The airports of Tarbes-Lourdes-Pyrénées (Hautes-Pyrénées, southwest) and Pau-Pyrénées (Pyrénées-Atlantiques, southwest), as well as that of Saint-Yan (Saône-et-Loire, east) are deprived of services air traffic and therefore do not work, according to the online dashboard of the Directorate General of Civil Aviation (DGAC). The director of Pau-Pyrénées airport, Jérôme Le Bris, confirmed that the national strike movement, “monitored by the controllers of the control tower”, had led to “all flights being diverted” until 8:00 p.m. Other larger installations are experiencing significant delays in departure or arrival, according to the same source. Departures are on average 95 minutes late at Toulouse-Blagnac, 77 at Lille-Lesquin, 64 at Marseille-Provence, 54 at Lyon-Saint-Exupéry, 46 at Bordeaux-Mérignac, 34 at Paris-Charles-de-Gaulle and 28 at Paris-Orly.

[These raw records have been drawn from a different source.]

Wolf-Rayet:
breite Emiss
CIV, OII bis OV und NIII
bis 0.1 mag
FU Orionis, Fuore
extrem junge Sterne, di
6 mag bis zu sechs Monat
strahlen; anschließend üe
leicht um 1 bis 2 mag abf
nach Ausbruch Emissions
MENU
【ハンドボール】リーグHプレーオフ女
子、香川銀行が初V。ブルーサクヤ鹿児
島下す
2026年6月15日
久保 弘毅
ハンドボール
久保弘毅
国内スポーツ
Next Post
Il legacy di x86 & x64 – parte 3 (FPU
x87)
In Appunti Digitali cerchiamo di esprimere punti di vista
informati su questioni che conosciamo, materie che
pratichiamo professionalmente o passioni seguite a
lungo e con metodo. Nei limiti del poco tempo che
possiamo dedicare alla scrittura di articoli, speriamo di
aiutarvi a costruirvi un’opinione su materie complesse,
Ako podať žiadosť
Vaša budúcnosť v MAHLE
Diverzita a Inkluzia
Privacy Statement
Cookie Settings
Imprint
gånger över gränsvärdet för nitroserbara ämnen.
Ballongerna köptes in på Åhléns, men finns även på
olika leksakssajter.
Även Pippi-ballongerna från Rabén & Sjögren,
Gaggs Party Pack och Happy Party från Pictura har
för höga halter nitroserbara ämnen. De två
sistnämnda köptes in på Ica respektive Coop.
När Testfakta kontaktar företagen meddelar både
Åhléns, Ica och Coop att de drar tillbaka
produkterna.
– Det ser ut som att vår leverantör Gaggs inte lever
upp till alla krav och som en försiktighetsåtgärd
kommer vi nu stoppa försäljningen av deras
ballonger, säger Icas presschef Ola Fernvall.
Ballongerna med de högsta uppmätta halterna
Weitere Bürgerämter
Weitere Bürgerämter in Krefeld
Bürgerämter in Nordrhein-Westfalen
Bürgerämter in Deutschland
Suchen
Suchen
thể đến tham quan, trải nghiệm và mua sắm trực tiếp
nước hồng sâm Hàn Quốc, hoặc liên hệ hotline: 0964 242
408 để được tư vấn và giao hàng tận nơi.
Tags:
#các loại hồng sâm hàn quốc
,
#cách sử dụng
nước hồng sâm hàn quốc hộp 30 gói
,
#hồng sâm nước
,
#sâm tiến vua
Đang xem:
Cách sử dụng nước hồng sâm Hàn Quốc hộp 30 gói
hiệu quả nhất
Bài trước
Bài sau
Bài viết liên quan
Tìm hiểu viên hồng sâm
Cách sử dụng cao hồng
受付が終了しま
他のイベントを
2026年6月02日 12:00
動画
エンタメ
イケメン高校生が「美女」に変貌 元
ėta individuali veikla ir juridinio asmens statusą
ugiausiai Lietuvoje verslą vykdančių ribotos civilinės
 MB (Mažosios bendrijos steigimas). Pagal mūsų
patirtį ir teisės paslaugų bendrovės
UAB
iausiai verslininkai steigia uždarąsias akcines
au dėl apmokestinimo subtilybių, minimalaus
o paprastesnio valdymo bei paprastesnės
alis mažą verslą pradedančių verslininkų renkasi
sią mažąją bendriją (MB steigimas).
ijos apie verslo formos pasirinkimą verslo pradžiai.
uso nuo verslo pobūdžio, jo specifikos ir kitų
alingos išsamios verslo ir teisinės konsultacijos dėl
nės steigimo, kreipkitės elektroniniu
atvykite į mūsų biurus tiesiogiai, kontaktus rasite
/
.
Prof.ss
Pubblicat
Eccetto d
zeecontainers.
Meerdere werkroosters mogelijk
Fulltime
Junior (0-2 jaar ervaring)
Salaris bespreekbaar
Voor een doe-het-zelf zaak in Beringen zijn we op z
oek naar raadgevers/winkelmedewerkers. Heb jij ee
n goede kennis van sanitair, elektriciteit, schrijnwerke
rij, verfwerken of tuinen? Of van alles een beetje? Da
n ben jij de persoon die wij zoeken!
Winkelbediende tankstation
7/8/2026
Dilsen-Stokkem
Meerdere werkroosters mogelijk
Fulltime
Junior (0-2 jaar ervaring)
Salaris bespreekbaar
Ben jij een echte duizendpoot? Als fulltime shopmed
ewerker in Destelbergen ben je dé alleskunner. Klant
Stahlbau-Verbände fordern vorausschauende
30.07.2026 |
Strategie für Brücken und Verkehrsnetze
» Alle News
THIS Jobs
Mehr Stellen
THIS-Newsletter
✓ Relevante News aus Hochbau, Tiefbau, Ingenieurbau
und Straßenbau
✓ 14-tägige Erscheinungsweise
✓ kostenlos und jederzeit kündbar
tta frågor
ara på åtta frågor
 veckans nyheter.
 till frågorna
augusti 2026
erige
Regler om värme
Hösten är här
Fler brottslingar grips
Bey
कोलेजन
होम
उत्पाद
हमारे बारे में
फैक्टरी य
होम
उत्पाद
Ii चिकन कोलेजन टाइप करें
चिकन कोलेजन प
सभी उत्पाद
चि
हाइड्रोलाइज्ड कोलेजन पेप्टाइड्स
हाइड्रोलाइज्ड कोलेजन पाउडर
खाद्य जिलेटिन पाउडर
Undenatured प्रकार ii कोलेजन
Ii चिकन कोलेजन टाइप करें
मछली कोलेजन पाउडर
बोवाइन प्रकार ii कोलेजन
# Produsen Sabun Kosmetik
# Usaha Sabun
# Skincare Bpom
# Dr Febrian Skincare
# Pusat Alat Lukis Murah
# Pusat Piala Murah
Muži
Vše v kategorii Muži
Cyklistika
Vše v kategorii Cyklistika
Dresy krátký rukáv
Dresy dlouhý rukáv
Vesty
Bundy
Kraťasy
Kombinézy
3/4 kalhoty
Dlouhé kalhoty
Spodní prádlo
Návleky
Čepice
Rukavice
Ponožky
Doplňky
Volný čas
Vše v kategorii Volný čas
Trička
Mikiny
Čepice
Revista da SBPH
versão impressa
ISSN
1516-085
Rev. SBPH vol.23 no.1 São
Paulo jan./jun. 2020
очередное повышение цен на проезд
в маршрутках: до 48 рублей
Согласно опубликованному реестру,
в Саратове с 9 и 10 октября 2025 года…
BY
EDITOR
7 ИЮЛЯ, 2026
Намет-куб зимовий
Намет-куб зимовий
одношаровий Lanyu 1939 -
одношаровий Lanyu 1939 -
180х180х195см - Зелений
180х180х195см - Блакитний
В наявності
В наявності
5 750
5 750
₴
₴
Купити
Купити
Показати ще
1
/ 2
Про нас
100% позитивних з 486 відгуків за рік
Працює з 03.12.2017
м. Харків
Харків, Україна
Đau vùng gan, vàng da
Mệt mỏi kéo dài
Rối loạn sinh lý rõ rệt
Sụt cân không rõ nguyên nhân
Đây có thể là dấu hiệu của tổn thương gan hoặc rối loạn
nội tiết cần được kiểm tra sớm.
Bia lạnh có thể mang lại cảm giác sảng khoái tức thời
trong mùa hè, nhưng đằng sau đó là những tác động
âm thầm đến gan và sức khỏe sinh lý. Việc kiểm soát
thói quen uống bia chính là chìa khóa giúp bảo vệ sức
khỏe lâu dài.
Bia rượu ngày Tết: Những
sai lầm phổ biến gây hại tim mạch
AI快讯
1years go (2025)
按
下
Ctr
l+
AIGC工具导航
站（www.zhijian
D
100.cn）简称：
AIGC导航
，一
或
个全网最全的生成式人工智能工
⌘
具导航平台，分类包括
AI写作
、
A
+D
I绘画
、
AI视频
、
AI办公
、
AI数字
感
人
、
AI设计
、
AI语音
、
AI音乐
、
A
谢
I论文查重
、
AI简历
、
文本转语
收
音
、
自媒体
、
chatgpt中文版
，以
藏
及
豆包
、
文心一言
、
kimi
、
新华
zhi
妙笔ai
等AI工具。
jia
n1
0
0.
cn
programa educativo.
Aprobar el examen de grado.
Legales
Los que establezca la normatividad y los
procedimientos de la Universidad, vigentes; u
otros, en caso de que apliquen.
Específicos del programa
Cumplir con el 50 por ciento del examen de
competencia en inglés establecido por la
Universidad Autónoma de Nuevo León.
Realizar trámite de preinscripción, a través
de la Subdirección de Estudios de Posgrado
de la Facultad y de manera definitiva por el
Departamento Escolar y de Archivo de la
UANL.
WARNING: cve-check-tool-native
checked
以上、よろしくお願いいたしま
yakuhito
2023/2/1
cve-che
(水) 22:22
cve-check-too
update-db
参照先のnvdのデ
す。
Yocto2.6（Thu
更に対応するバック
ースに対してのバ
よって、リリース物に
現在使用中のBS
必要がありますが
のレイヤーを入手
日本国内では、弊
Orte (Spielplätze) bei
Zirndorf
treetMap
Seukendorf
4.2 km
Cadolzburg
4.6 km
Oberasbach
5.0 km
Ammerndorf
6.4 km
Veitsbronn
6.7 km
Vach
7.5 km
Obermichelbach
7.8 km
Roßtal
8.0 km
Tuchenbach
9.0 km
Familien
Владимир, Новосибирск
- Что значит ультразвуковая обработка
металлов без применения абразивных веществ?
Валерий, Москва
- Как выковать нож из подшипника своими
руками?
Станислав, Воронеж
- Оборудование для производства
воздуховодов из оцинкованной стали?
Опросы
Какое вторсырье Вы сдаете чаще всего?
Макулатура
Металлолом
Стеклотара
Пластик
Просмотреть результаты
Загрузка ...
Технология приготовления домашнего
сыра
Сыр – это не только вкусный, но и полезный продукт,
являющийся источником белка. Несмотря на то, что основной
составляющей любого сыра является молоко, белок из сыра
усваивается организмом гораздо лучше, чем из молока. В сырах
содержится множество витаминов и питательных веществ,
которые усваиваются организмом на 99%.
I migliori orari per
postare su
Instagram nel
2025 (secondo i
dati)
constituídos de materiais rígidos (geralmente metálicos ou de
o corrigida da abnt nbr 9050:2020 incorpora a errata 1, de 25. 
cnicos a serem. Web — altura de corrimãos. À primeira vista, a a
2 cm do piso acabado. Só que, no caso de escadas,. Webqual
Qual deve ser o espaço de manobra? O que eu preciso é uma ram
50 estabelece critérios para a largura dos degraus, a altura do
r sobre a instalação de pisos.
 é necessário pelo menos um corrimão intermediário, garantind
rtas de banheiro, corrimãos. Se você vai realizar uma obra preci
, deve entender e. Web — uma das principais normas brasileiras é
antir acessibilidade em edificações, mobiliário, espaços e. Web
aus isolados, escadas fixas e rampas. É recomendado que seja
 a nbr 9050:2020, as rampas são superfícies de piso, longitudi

Several unions intend to protest against the recent adoption by Parliament of a bill aimed at forcing air traffic controllers to individually declare themselves on strike or not 48 hours in advance. The DGAC had therefore asked airlines to give up between 20% and 25% of their flight schedule to Orly, Toulouse, Bordeaux and Marseille on Monday. She also warned that the activity of air navigation en route centers (CRNA), which manage the trajectories of aircraft flying over the territory, would be affected, potentially forcing flights to bypass France. Air France plans to operate “more than 7 out of 10 flights to and from Paris Orly, Toulouse, Marseille, Bordeaux and Nantes” on Monday, according to a spokesperson. Long-haul flights and those to and from Paris-Charles-de-Gaulle are not affected. On Sunday, Ryanair, Europe's largest airline by passenger numbers, reiterated its call for the European Commission to take "urgent action to protect overflights and the freedom of movement of EU citizens during the workers' strike." French air traffic controllers.
The French Minister for Transport Clément Beaune promised to “fully apply this reform”. “It will better organize the public service, it is supported by the majority union and no one had the courage to do it. The law will be promulgated in the coming days, it will apply in the coming weeks after a review of the decree,” he added in a statement sent to AFP on Monday.